Llega entonces el otro invitado. Es un hombre mayor, mayor todavía que la mujer que lo aguarda, y en silla de ruedas también. Tiene las venas muy azules marcadas sobre un cráneo que parece un huevo a punto de romperse y yo no puedo evitar preguntarme qué pasará cuando eso suceda. Le han puesto un buzo polar que le queda grande, y el hombre tiene las manos sobre el regazo. El buzo es color verde botella, reconozco la marca por el logo de una suerte de montaña.
Al hombre lo trae otro hombre, otro enfermero o cuidador, debe tener unos cincuenta años y tiene bigote, algo de rulos, nada en él llama excesivamente la atención.
El cuidador hace de maestro de ceremonias, saluda a la mujer con una sonrisa excesiva y un beso en la mejilla.
–Cómo está, Rodolfo –dice la mujer.
–Bien, Rosita, bien, me duelen las rodillas de tanto subir al podio –dice Rodolfo, mientras corre otras sillas para acomodar al hombre que ha traído. El hombre en silla de ruedas debe ser un familiar de la mujer, quizás un primo, quizás un hermano.
Y yo que no tengo nada para hacer mientras espero que venga la persona que debo ver, presto atención y sé que me molesta Rodolfo. Me molesta su bigote y su ropa ordinaria y las boludeces que dice, veo claramente que el hombre se ha ido yendo a pique y no le ha quedado otra alternativa que trabajar de enfermero o cuidador de ese pobre viejo.
Vienen a tomarles el pedido, otra vez.
–Bueno –dice Rodolfo–, vamos a pedirle a mi amigo un asado con papas fritas…

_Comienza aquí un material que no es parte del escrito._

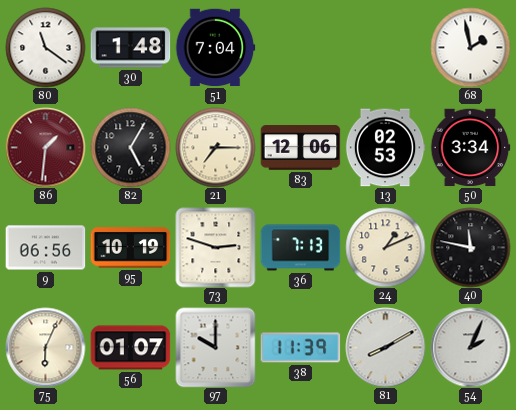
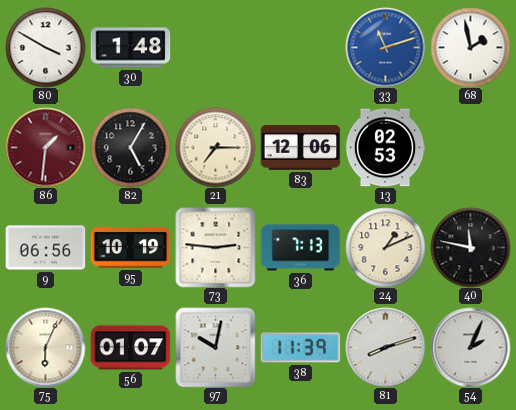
80: 11:21 -> 3:50
51: 7:04 -> none
33: none -> 11:12
50: 3:34 -> none
73: 2:48 -> 2:46
97: 10:00 -> 10:02
81: 8:10 -> 8:12
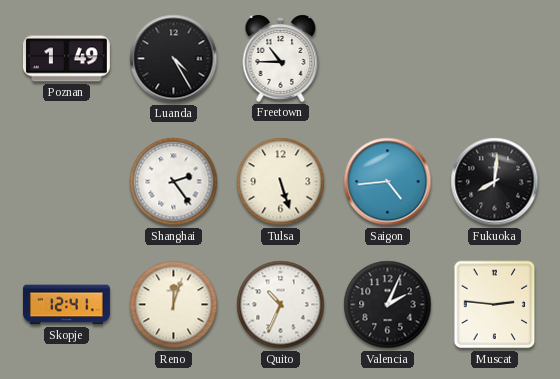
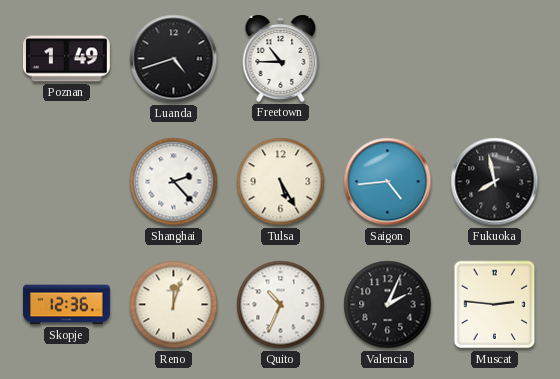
Luanda: 4:25 -> 4:42
Shanghai: 2:24 -> 2:23
Tulsa: 5:27 -> 5:25
Fukuoka: 8:01 -> 7:58
Skopje: 12:41 -> 12:36
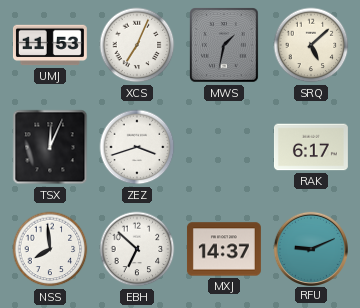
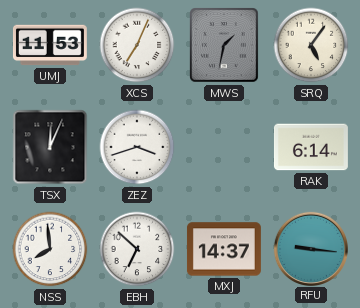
SRQ: 5:08 -> 5:06
RAK: 6:17 -> 6:14
RFU: 9:11 -> 9:16
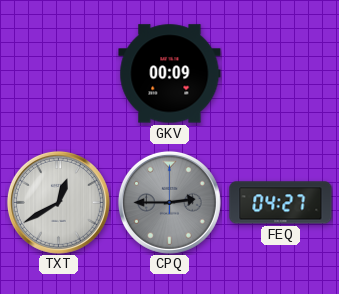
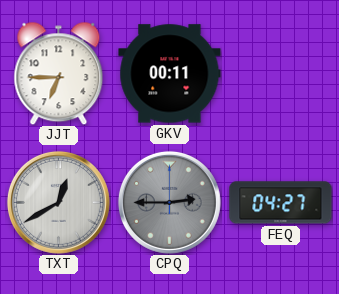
JJT: none -> 6:45
GKV: 00:09 -> 00:11
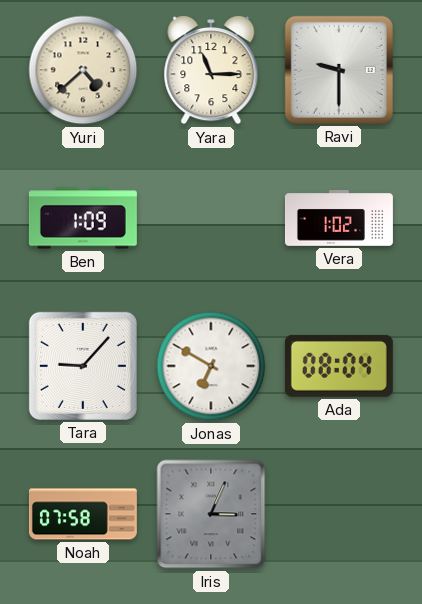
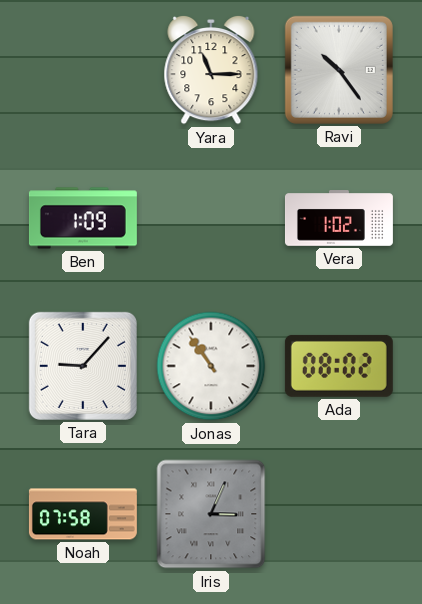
Yuri: 4:38 -> none
Ravi: 9:30 -> 10:24
Jonas: 6:50 -> 10:54
Ada: 08:04 -> 08:02
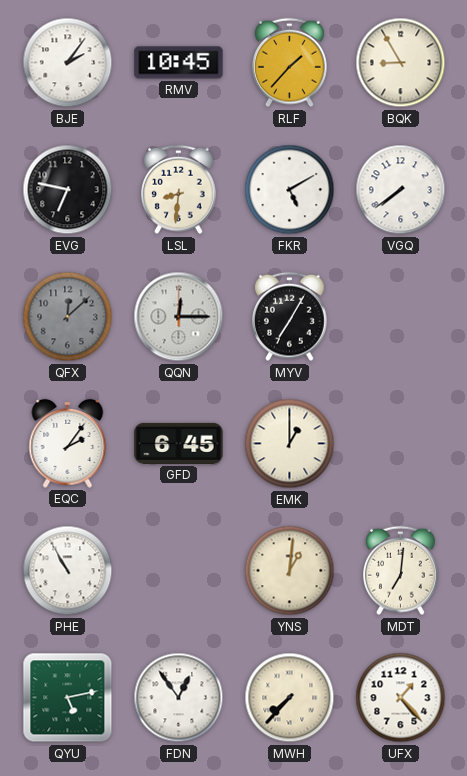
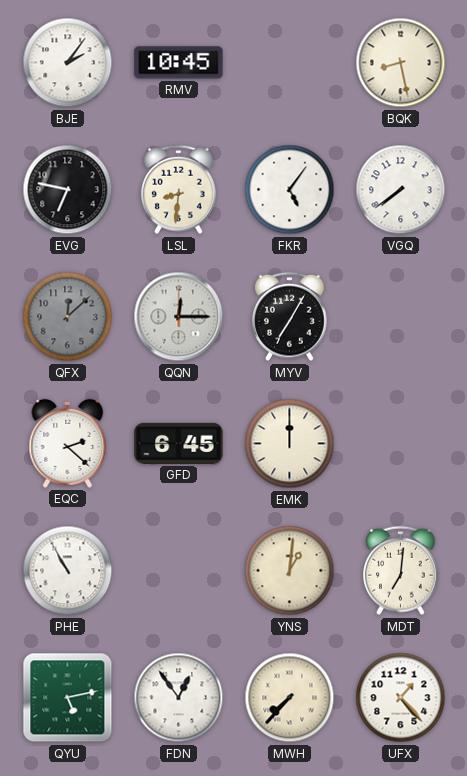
RLF: 1:37 -> none
BQK: 8:55 -> 8:28
FKR: 5:10 -> 5:06
EQC: 2:06 -> 2:22
EMK: 1:00 -> 12:00
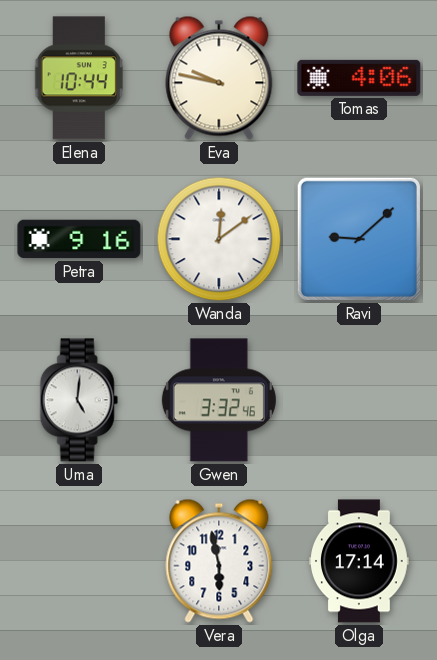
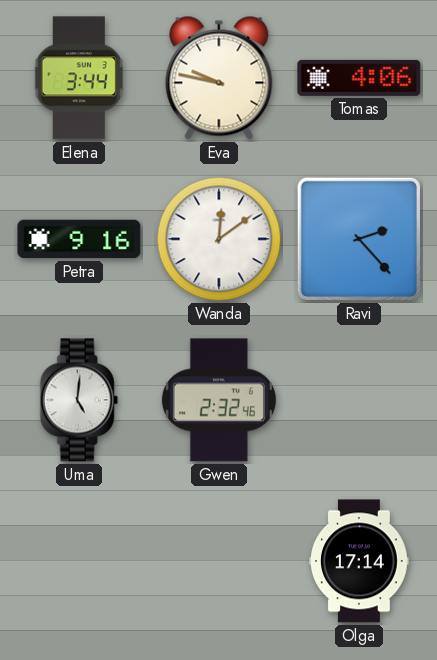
Elena: 10:44 -> 3:44
Ravi: 9:08 -> 2:23
Gwen: 3:32 -> 2:32
Vera: 5:58 -> none
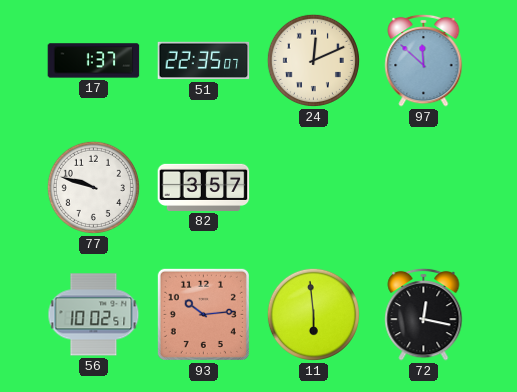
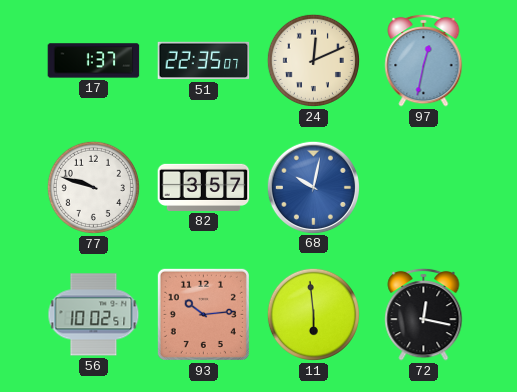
97: 11:52 -> 12:32
68: none -> 10:02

Se ríe, Rodolfo, y se ríe Rosita. El hombre que ha traído Rodolfo no se ríe, tampoco gesticula. Es evidente que su situación vital es mucho más comprometida, además de la edad. Ha debido tener un ataque o algo que lo ha dejado prácticamente incapaz de moverse.
Me entra un mensaje al teléfono, A. me avisa que va demorado, que va a tardar como media hora. Corto, puteo un poco, miro el tráfico.
Y entonces pasa algo. Vuelvo a prestar atención a la mesa, a la mujer que mira a su primo o a su hermano y que apenas puede probar su café con leche, al paquidermo que bufa y mira su celular y espera que se pase el tiempo, al pobre hombre que no puede mover ni sus pies ni sus manos y que está mucho más cerca del reino vegetal que del animal.
Y ahí está Rodolfo, contando algún chiste de hace más de treinta años que le contó el mismísimo facha martel, acercando la taza de café con leche a los labios del pobre hombre que babea, limpiándole la cara con una servilleta, riendo, gesticulando, contando una anécdota de una pelea de mano de piedra durán, sosteniendo como puede los frágiles piolines de esa mesa que se derrumba, tratando que parezca una reunión normal, familiares que se encuentran porque se quieren ver y tomar algo.
Y por un momento quizás recuerdo los últimos versos de ‘los justos’, y sé que Rodolfo está haciendo lo que puede por salvar al mundo y me dan ganas de pararme, de ir hasta la mesa y pedirle diculpas y abrazarlo y decirle ´gracias, loco’.